À 10 heures, Tiphaine sortit de l’auberge dont il ferma la porte à double tour et dont il emporta les clefs. Quant aux fenêtres, elles étaient bardées de fer comme des meurtrières de prison.
Vingt minutes après le départ de Tiphaine, le cornette était dans la chambre de Martine. Par où diable peuvent bien passer les amoureux quand portes, fenêtres et cheminées leur sont défendues ?
Martine ne dormait pas, ni le cornette, ni Roland de Saint-André. Quant à Lorédan et à ses sacripants, ils ronflaient sur du foin, dans un bâtiment sis à trente pas de l’auberge, et qui servait de magasin à fourrage.
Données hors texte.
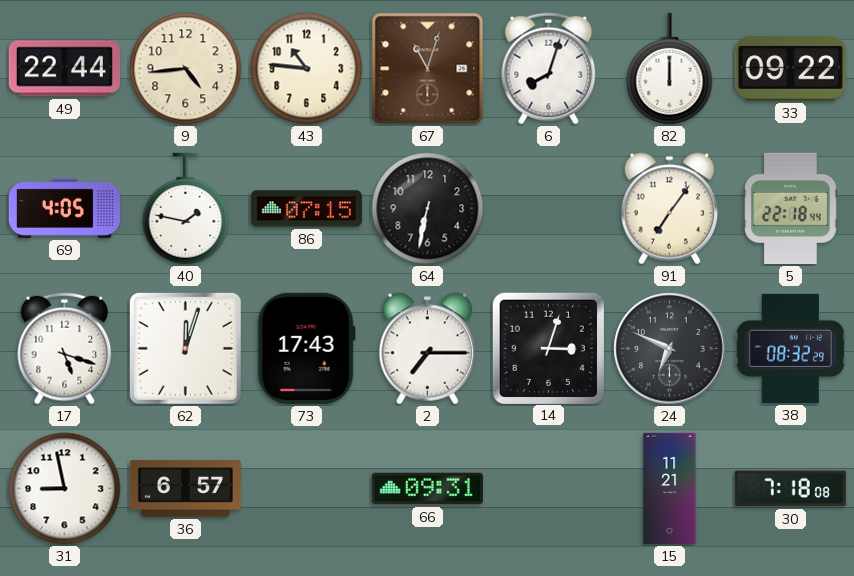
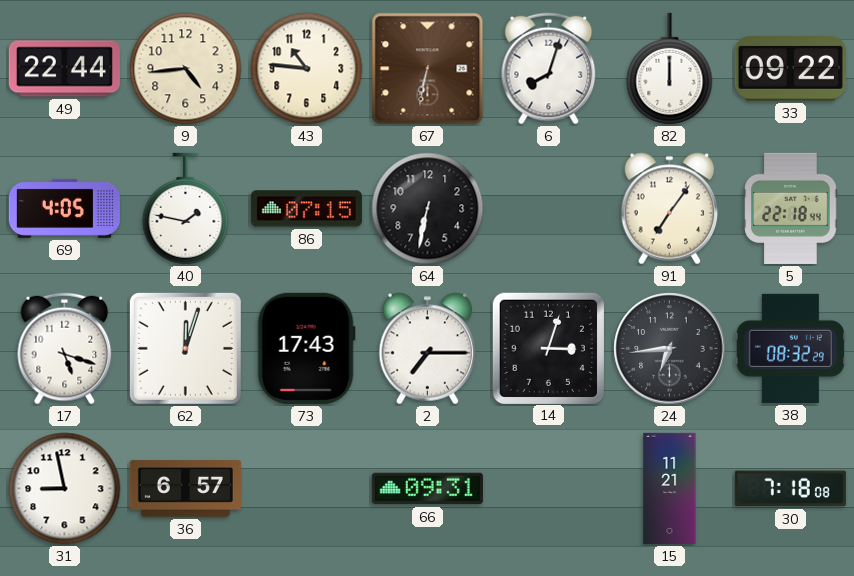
67: 11:03 -> 6:32
24: 6:49 -> 6:44
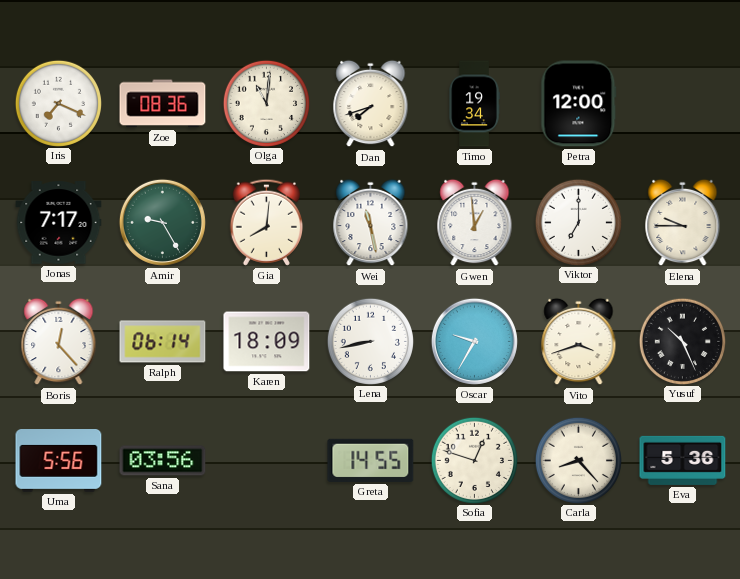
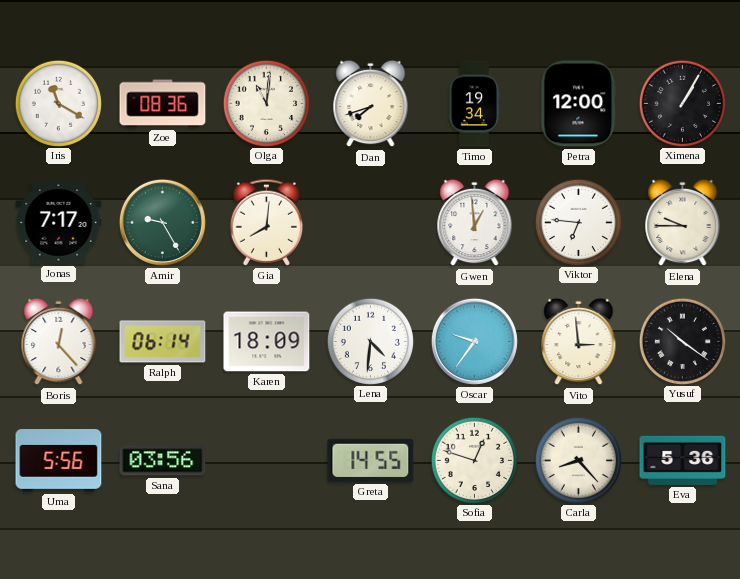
Iris: 7:19 -> 11:20
Ximena: none -> 1:05
Wei: 11:28 -> none
Viktor: 7:00 -> 6:46
Lena: 8:43 -> 4:31
Oscar: 9:35 -> 9:36
Vito: 3:42 -> 2:59
Yusuf: 10:26 -> 10:21
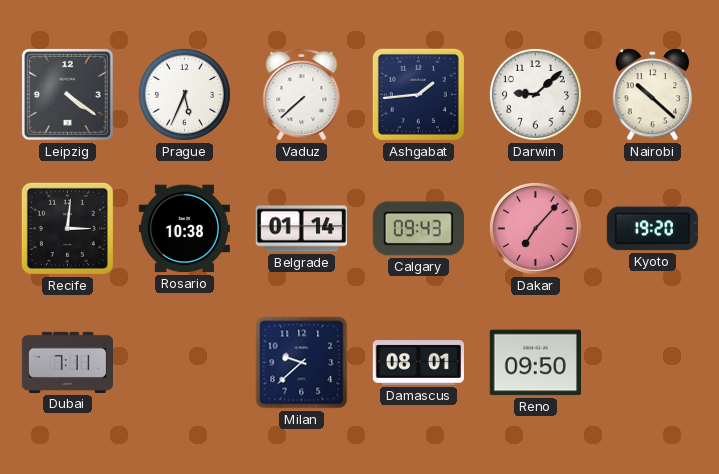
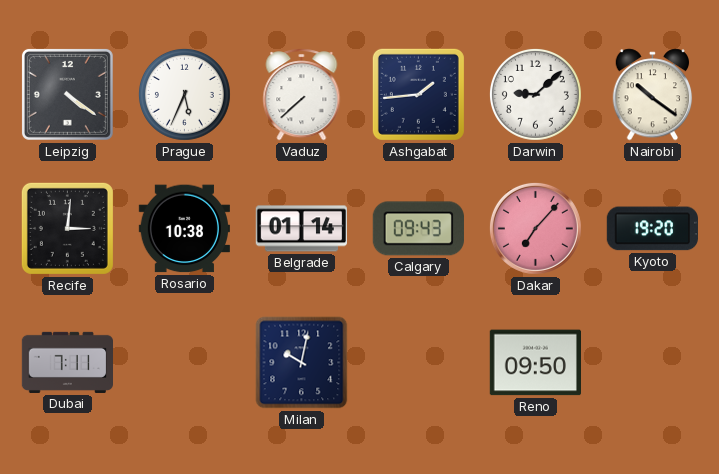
Nairobi: 10:22 -> 10:21
Milan: 9:38 -> 10:02
Damascus: 08:01 -> none
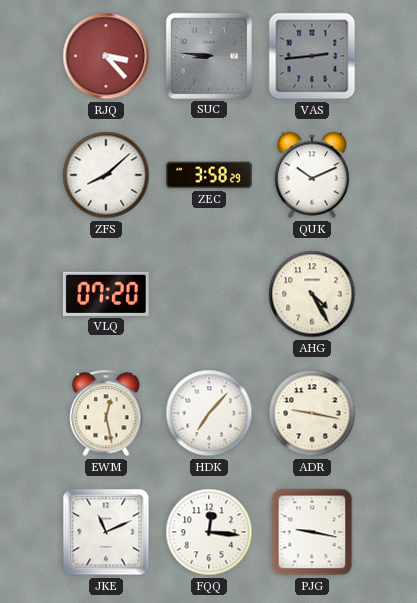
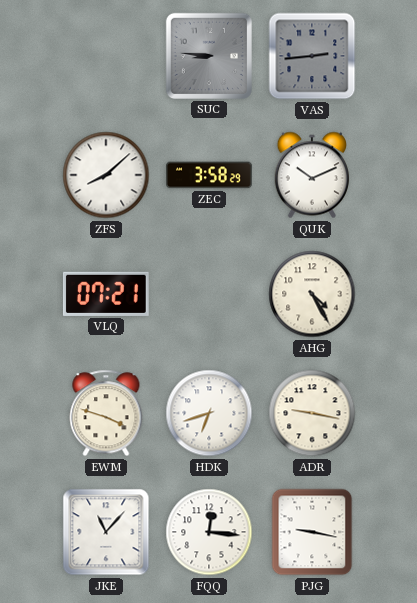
RJQ: 3:23 -> none
VLQ: 07:20 -> 07:21
EWM: 12:28 -> 3:48
HDK: 7:07 -> 6:42
JKE: 11:11 -> 11:07
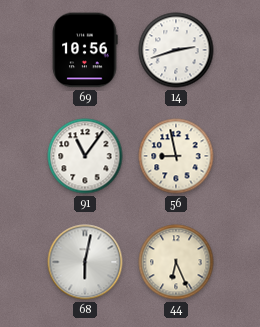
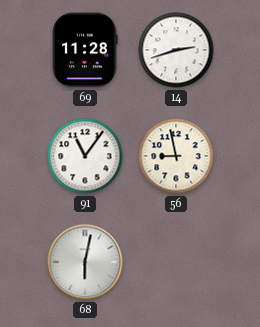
69: 10:56 -> 11:28
44: 6:26 -> none
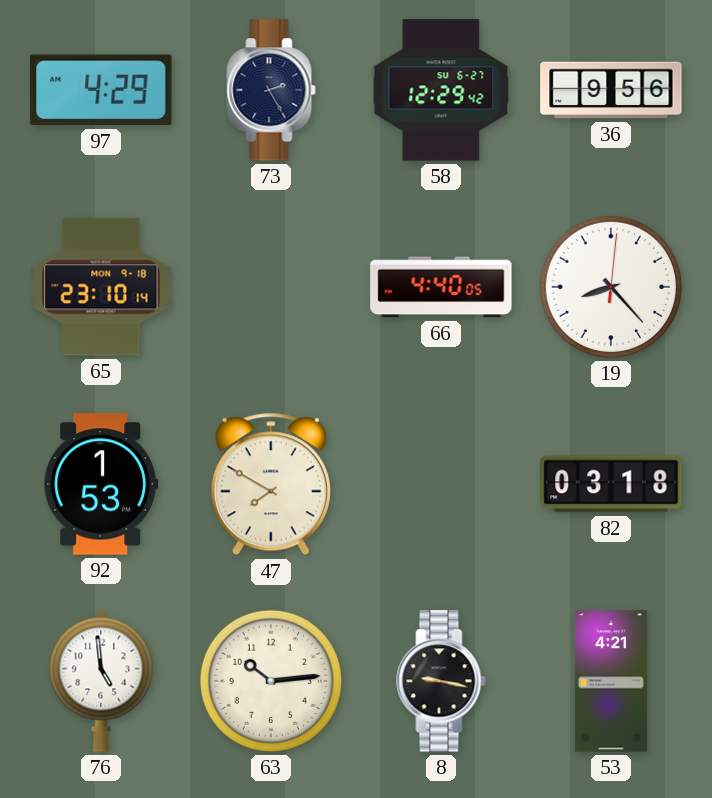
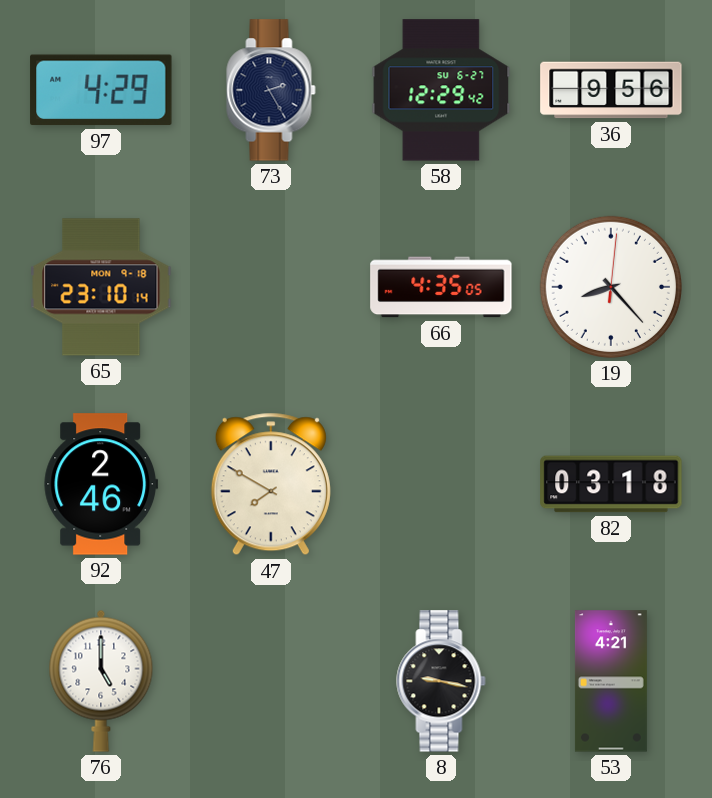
66: 4:40 -> 4:35
92: 1:53 -> 2:46
76: 4:59 -> 5:00
63: 10:14 -> none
Roland, dans sa chambre sans lumière, assis près de la fenêtre ouverte, contemplait le château qui se plaquait en noir sur un ciel baigné de lune.
– Elle est là ! Je n’ai plus que deux jours pour forcer les portes qui doivent s’ouvrir devant le roi. Je les forcerai !…
Ce monologue fut interrompu par un sonore éclat de rire.
Roland se redressa et tira son poignard : il n’y avait personne dans la chambre ! Roland prêta l’oreille. Et il entendit une voix féminine, assez fraîche :
– Allons, ne riez pas si fort, soyez sage, mon beau cornette.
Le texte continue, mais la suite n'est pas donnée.